- Created & tested with Python 3.12, llama.cpp, LangChain,
- FAISS, and Gradio on Ubuntu with NVIDIA GPU, RAM disk,
- SQLite and GGUF model. OCR scripts in OCR-corrector repo.
-
- Download or clone this repository.
git clone https://github.com/lp-hub/localRAG.git && cd localRAG
-
- Install GCC / build tools
sudo apt update
sudo apt install python3 python3.12-venv build-essential cmake sqlite3
sudo apt install calibre djvulibre-bin libchm-bin pandoc tesseract-ocr-all
-
- Create and activate virtual environment
cd /../localRAG && python3.12 -m venv venv # to create venv dir
source venv/bin/activate # (venv) USER@PC:/../localRAG$
deactivate # after usig RAG
-
- Install Python dependencies
pip install --upgrade pip && pip3 install striprtf
pip install faiss-cpu ftfy gradio langchain langchain-community langchain-huggingface pathspec pillow pymupdf pypandoc pypdf pyrtf-ng pyspellchecker pytesseract python-docx python-dotenv rapidfuzz sentence-transformers sqlite-utils symspellpy tiktoken unstructured
-
- Build and install llama-server with CUDA support
git clone https://github.com/ggerganov/llama.cpp
cd llama.cpp
mkdir build
cd build
cmake .. -DLLAMA_BUILD_SERVER=ON -DGGML_CUDA=ON
make -j$(nproc)
./build/bin/llama-server -m ./models/LLama-3.gguf \--port 8080 \--ctx-size 4096 \--n-gpu-layers 35 \--host 127.0.0.1 \--mlock \--no-mmap
-
- Download the GGUF model
mkdir -p models && wget https://huggingface.co/mradermacher/LLama-3-8b-Uncensored-GGUF/resolve/main/LLama-3-8b-Uncensored.Q8_0.gguf -O models/Llama-3-8B-Uncensored.Q8_0.gguf
-
- Add your documents
Place .pdf, .txt, .md, .epub, etc., into your files/ folder.

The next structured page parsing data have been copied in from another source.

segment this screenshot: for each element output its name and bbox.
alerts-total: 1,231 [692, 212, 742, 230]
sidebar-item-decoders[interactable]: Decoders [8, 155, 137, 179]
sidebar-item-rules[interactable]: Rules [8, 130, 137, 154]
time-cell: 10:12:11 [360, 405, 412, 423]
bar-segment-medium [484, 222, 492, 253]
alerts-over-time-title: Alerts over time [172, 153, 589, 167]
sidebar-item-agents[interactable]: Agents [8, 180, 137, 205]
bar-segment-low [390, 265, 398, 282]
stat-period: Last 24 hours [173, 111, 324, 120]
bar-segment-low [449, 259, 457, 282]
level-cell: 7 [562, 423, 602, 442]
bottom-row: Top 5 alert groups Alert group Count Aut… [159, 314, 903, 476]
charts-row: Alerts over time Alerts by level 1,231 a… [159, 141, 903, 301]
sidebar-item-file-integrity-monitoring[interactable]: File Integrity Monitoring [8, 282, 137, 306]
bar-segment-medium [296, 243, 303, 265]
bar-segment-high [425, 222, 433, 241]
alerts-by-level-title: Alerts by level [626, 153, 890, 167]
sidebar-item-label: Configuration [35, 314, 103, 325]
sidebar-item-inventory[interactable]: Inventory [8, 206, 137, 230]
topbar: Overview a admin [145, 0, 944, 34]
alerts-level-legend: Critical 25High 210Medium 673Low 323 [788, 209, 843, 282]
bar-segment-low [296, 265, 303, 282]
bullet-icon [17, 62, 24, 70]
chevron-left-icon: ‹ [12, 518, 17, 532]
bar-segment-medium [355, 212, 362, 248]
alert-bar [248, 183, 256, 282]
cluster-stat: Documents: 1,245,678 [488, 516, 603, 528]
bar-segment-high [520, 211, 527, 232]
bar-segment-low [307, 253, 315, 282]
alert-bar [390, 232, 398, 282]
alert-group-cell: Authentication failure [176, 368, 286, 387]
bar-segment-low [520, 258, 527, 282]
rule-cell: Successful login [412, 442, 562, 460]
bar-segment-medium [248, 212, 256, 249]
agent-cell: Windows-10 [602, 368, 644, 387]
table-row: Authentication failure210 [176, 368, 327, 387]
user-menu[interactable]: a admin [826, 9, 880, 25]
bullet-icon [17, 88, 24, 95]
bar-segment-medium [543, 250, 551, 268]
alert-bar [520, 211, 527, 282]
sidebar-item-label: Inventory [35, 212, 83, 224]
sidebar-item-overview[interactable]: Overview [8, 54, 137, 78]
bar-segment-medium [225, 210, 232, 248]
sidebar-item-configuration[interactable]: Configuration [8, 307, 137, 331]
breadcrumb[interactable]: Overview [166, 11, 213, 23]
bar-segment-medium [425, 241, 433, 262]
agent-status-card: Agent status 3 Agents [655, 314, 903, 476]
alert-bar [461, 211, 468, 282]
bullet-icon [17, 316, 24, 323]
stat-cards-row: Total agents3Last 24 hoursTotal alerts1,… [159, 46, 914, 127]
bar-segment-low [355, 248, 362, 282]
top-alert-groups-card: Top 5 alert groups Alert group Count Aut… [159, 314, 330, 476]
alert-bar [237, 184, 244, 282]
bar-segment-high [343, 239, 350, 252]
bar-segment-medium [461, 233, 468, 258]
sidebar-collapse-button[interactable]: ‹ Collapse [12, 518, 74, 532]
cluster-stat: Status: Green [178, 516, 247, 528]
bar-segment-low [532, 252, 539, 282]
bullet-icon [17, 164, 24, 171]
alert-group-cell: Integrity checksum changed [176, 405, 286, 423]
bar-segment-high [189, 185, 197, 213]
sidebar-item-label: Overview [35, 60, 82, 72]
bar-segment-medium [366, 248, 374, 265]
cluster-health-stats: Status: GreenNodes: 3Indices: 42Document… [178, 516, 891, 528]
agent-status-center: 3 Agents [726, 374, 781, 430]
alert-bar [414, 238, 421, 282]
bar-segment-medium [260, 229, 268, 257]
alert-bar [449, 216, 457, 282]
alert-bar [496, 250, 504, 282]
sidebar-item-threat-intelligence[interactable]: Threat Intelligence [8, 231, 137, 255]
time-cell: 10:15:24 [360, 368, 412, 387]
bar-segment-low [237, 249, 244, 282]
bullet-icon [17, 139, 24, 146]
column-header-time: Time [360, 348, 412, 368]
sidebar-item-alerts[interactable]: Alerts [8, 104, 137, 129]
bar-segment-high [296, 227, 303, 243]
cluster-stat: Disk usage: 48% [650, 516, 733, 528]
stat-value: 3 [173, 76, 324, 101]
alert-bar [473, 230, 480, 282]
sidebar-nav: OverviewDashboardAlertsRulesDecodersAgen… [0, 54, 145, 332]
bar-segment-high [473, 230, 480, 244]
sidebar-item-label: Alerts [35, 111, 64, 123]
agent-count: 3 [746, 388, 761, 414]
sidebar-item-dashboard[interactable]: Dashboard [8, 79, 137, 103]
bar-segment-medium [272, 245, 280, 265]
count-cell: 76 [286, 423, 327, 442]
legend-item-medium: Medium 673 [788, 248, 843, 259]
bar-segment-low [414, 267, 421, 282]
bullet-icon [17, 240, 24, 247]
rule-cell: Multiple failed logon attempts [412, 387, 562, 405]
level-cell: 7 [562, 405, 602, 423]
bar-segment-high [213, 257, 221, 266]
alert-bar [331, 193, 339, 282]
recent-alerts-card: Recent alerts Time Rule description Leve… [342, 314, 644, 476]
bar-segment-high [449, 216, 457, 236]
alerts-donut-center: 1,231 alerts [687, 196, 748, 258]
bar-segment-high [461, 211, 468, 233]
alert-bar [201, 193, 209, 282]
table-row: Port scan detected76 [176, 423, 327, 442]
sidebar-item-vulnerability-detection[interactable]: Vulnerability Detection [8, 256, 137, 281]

Supported file types are automatically handled by the loader.
-
- Create and onfigure .env, edit scripts
DATA_DIR=/files/ DB_DIR=/db/ MODEL_PATH=/AI_model.gguf
start_llama_server.sh - path to server and model and see comments
mount_ramdisk.sh - if not needed, comment related functions in main.py
1. Run the CLI interface
python3 src/main.py --rebuild-db # use --rebuild-db first time or to make new db
First run will embed and index documents.
You'll get an interactive prompt (You:) for local Q&A with sources.
Type in your question and wait for the model response.
2. (Optional) Start the Gradio Web UI
python webui.py
You will see something like:
Web UI running at http://192.168.X.X:7860
Open the IP in your browser for a simple web-based interface.
Your computer may not be powerful enough to run some models.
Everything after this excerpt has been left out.